Rakesh Wadhwa:

What about the times when you have to multitask? Can multitasking and remaining in distractible coexist?


Nir Eyal:

Multitasking interesting topic because the orthodoxy says that you can't multitask. Right. We've all heard this a million times. You can't multitask. So don't even try. That's not actually quite. Obviously we can multitask. We do multiple things all the time. Have you ever driven your car, had a conversation with the person next to you?  Have you ever taken a walk while making a phone call? Of course you can do multiple things at a time who says you can't multitask. That's stupid. What you can't do is you can't input information on one channel at the same time. So for example, you can't listen to a podcast in one ear and a different podcast and the other, you can't solve two math problems at the same time. You can't watch two television shows at the same time, because they're both using the same input channel. Either sight sound. When you use the same channel at the same time, it doesn't work, but what you can do, and what's an amazing time saving technique is called multichannel multitasking. And so what I do is I have certain practices, certain rules about how I consume media and I use what's called temptation bundling temptation bundling. Is this idea that you can take one thing that you don't really like doing. And you can bundle it with something, you do enjoy doing it to make it more likely for you to do that thing that you don't really enjoy. And so here's how it works. I used to be clinically obese and I've always hated exercise for as long as I can remember. I just don't like exercise. But now for the first time in my life, I exercise consistently every time I say I will. And one of the ways that I make it sweeter, that I make you get a practice I enjoy is that my practice is that I'm only allowed to consume content while I'm exercising.

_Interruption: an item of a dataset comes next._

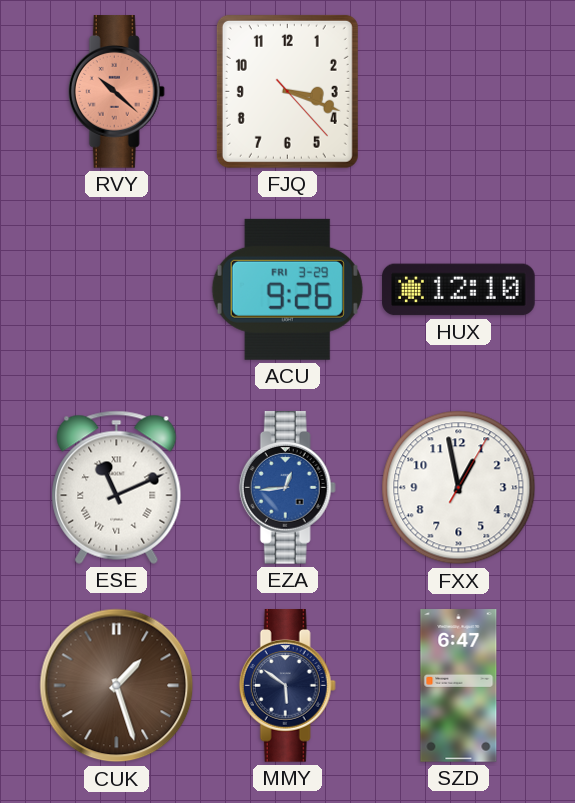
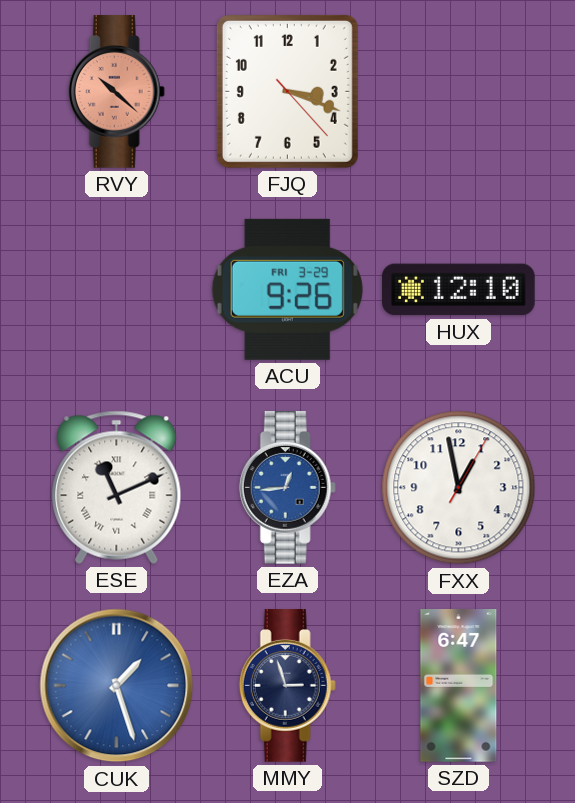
CUK dial: brown -> blue
MMY: 5:51 -> 2:57
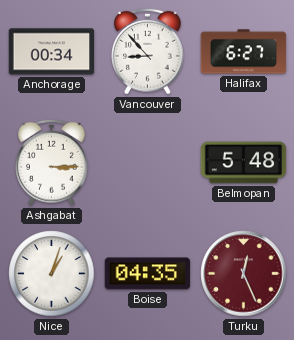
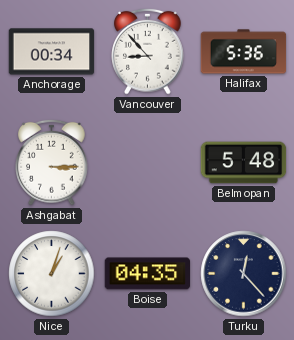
Halifax: 6:27 -> 5:36
Turku: 12:26 -> 12:23
Turku dial: burgundy -> navy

So another problem I used to have was that when I was online, I had seen an article on the news and I'd say, Oh, let me just read that real quick. And then of course, where this is going to lead. It leads to another article and another article because every media company out there, they want to suck you in, right? Whether it's the New York times or the times of India, everybody wants your time and attention, they design those headlines as clickbait. They want you to keep reading. They don't care how much time you have. They want all of it. And so I don't do that anymore. As a rule, when I see an article online, I save it. I never read articles on my web browser. I only read them inside an app called pocket. It's a great app. It's free. What pocket does it digests that article and even will read it to you. It has this beautiful text to speech functionality.

And so I'll listen to articles that I would have otherwise wasted time on every time I exercise. And so that's a wonderful example of multichannel multitask.